—¿Rufus?
Sawney se sobresaltó; era la segunda vez en ese día. Sus labios dejaron escapar un gruñido.
—¡Dios! No se te ocurra volver a acercarte con ese sigilo otra vez, ¡estúpido cabrón!
Maggett se estremeció y lanzó una mirada hacia el brandy.
—¿Estás bien, Rufus?
Sawney no contestó. Maggett frunció el ceño y señaló hacia la puerta del pub con un movimiento de cabeza.
—¿Quién era ese?
Sawney ignoró la pregunta.
—¿Dónde están los muchachos?
Maggett indicó hacia el piso de arriba con el pulgar.
—Arriba con alguna fulana. Me sorprende que no los oigas. Malditos animales.
Sawney dejó su jarra.
—Ve y hazles bajar. No aceptes ninguna excusa. Tengo un trabajo para ellos. También tendremos un traslado esta noche. He encontrado un cliente para las señoritas de abajo.
Maggett lanzó una mirada deliberada a la jarra que Sawney tenía en la mano y a la botella medio vacía sobre la barra y enarcó una ceja.
—Por razones médicas —replicó Sawney bruscamente.
Maggett dio media vuelta. No tenía ni idea de qué estaba crispando tanto a Sawney. Sospechaba que tendría relación con el hombre que acababa de marcharse. Hacía mucho tiempo que no veía a Sawney tan alterado. El problema era que, cuando a Sawney le jorobaba algo, tenía la costumbre de pagarla con todos los demás. Maggett suspiró. Esperaba que el mal humor fuera algo pasajero. De lo contrario, todo apuntaba a que iba a ser un día muy largo, y ni que decir tiene que la noche lo sería incluso más. Sólo esperaba que el trabajo valiera la pena.

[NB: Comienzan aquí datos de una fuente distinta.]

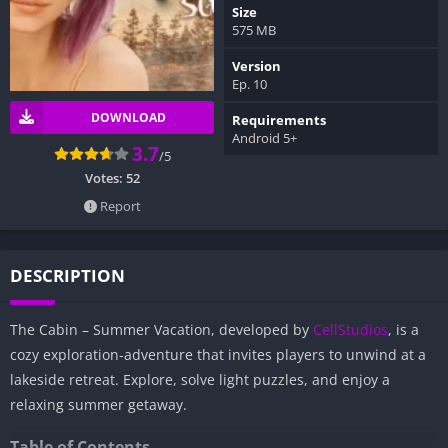
Size
575 MB
Version
Ep. 10
DOWNLOAD
Requirements
Android 5+
3.7
/5
Votes:
52
Report
DESCRIPTION
The Cabin – Summer Vacation, developed by
CellStudios
, is a
cozy exploration-adventure that invites players to unwind at a
lakeside retreat. Explore, solve light puzzles, and enjoy a
relaxing summer getaway.
Table of Contents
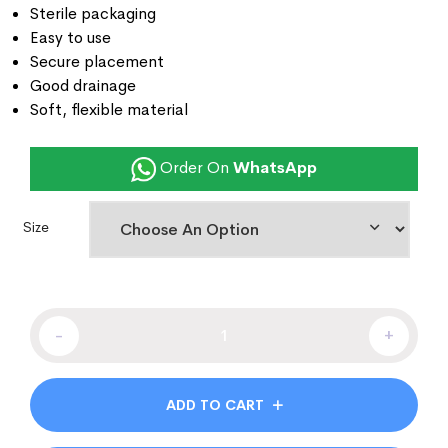
Sterile packaging
Easy to use
Secure placement
Good drainage
Soft, flexible material
Order On
WhatsApp
Size
-
+
ADD TO CART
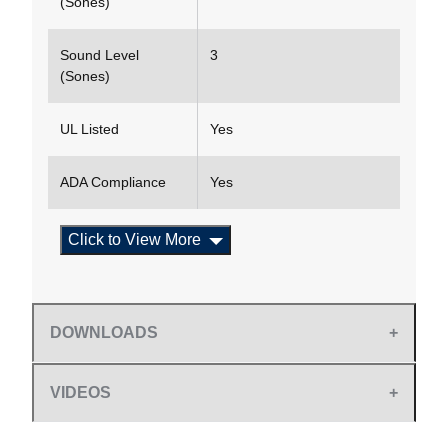
(Sones)
Sound Level
3
(Sones)
UL Listed
Yes
ADA Compliance
Yes
Click to View More
DOWNLOADS
VIDEOS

Cuando Maggett se dio la vuelta y echó a andar hacia las escaleras traseras, Sawney se secó los labios con la mano. Se sentía un poco mejor. El brandy le había hecho efecto. Se enderezó. Probablemente no eran más que sus nervios jugándole una mala pasada. Era normal ponerse algo nervioso cuando había un trabajo en el horizonte.

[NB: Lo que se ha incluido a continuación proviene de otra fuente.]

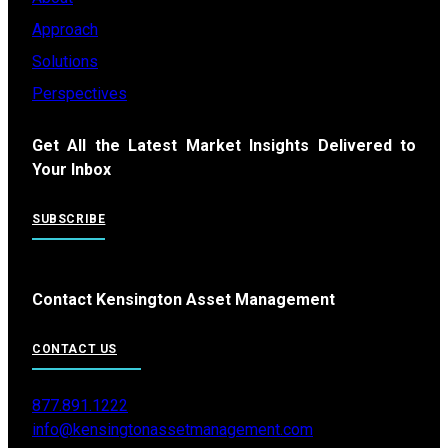
Approach
Solutions
Perspectives
Get All the Latest Market Insights Delivered to
Your Inbox
SUBSCRIBE
Contact Kensington Asset Management
CONTACT US
877.891.1222
info@kensingtonassetmanagement.com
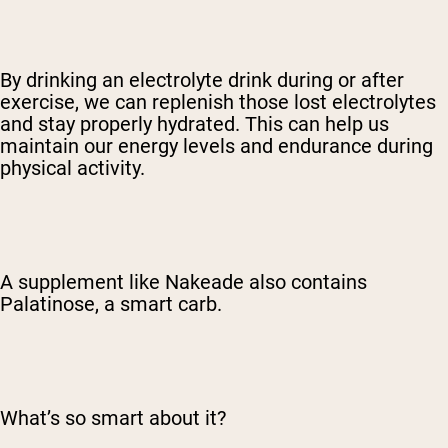
By drinking an electrolyte drink during or after
exercise, we can replenish those lost electrolytes
and stay properly hydrated. This can help us
maintain our energy levels and endurance during
physical activity.
A supplement like Nakeade also contains
Palatinose, a smart carb.
What’s so smart about it?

Sawney notó el contorno de la cruz en el bolsillo de su chaleco y se presionó el pecho con la mano. Cogiendo la jarra, echó a andar hacia su mesa, y mientras volvía sobre sus pasos, cayó en la cuenta de que había dejado la bolsa con las ganancias de la noche a plena vista. Murmuró una maldición y agitó la cabeza reprobándose por su olvido. Luego, miró hacia la mesa de los porteadores, pero el trío estaba en esos momentos demasiado cómodos instalados entre las prostitutas para darse cuenta de nada más. Además, la perspectiva de un rápido magreo con una jugadora deseosa solía hacer que una persona se olvidara por completo de todo lo que le rodeaba. Sawney podría entrar perfectamente por la puerta del pub conduciendo uno o incluso cuatro carruajes sin que ellos apenas se dieran cuenta de la polvareda que se levantaría a su paso.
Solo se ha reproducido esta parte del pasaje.